SERVITUDE ET GRANDEUR - du 29 mars 2014

     La lecture du texte de l’article s’étant révélée quelque peu ennuyeuse, mon œil a glissé rapidement vers la galerie de portraits. Celle-ci a le mérite de nous apprendre enfin l’âge de nos élus, sans toutefois aller jusqu’à nous préciser leur profession, comme le fait l’article de Genlis. Avantage sur Genlis cependant, c’est la date exacte et non seulement l’année de naissance qui est donnée, les passionné(e)s d’astrologie ne manqueront pas d’en tirer pronostics et prédictions !

     Trêve de plaisanterie ! Je voudrais vous faire part d’une observation remarquable qui pourrait faire l’objet d’une communication prochaine à l’Académie de médecine sous le titre : « Les fonctions électives sont-elles le meilleur remède au vieillissement ? »

     Cette observation, la voici : parmi tous les visages de la « galerie », un seul semble avoir traversé les années sans aucun changement visible appréciable et les crèmes antirides et autres masques n’y sont sans doute pour rien, puisqu’il s’agit d’un visage masculin.

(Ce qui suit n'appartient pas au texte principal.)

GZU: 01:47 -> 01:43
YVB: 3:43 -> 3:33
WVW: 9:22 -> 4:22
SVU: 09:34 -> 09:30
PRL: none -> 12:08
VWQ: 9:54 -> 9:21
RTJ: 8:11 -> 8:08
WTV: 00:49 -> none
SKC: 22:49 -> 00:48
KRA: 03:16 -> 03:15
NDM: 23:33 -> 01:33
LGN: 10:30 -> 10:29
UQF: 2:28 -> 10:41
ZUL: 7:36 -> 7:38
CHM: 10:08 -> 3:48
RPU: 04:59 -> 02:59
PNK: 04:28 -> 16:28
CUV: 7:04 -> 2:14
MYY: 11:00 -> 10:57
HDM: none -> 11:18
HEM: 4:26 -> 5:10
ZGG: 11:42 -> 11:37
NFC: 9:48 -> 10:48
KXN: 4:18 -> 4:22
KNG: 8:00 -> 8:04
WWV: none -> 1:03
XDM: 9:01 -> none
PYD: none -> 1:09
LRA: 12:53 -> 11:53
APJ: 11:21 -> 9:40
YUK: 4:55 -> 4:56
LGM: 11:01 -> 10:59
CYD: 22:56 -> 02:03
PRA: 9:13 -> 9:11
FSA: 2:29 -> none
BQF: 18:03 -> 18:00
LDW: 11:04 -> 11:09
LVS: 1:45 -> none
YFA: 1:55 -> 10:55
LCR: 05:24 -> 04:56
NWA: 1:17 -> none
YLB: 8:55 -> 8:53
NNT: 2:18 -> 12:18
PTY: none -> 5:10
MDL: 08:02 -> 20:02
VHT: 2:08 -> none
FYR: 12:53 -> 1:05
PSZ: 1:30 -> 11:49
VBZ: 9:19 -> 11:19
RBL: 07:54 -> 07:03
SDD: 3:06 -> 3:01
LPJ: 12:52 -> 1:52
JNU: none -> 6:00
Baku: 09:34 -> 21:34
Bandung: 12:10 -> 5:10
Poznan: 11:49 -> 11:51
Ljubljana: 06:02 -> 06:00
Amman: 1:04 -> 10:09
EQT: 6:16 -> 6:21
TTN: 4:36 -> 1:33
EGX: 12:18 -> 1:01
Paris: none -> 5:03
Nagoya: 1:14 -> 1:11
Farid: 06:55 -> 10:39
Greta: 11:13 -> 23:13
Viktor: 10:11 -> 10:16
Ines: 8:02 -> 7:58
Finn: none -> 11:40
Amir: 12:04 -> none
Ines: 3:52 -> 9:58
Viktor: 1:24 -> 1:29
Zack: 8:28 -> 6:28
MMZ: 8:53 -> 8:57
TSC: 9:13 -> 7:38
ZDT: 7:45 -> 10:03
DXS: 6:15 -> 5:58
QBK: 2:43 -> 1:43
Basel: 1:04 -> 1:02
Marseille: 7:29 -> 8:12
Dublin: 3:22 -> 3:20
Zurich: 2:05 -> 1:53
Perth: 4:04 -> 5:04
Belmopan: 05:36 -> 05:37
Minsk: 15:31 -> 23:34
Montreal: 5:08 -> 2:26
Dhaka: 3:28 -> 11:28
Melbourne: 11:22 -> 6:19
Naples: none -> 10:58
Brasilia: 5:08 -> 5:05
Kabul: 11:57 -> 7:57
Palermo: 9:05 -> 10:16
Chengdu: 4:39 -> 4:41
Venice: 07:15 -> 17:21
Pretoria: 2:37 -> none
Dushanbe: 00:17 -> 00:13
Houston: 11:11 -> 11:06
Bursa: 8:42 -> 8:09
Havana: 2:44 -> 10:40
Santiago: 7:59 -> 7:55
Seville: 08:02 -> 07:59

     Pour un examen plus attentif et rétrospectif nous joignons en illustration deux extraits des trombinoscopes  d’  « Auxonne passionnément » diffusés respectivement en 2008 et 2014. Nos lecteurs/trices pourront les confronter à l’article cité en référence et se convaincre sur pièces de la vertu conservative de la fonction d’adjoint. Comme disait le Docteur Besançon : « Ne pas dételer ! »

2008-2014C.S. Rédacteur de Chantecler,

Auxonne, le 08 avril 2014  (J+1938 après le vote négatif fondateur)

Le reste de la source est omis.